EXERCISE BRIEF:
Transcribe the whole listing exactly; the images stay out.
START DATA FOR ANALYSIS
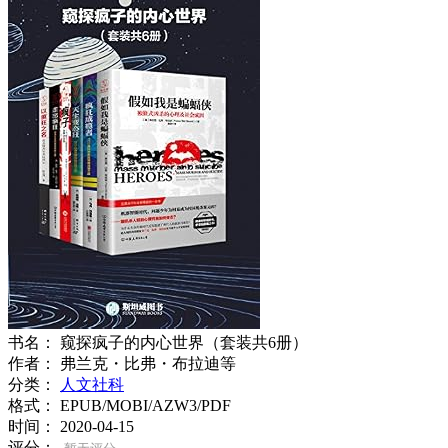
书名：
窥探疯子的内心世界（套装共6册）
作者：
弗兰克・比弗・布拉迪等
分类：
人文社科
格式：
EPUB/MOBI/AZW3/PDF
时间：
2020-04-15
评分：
END DATA FOR ANALYSIS
ANSWER SECTION:
书名：
窥探疯子的内心世界（套装共6册）
作者：
弗兰克・比弗・布拉迪等
分类：
人文社科
格式：
EPUB/MOBI/AZW3/PDF
时间：
2020-04-15
评分：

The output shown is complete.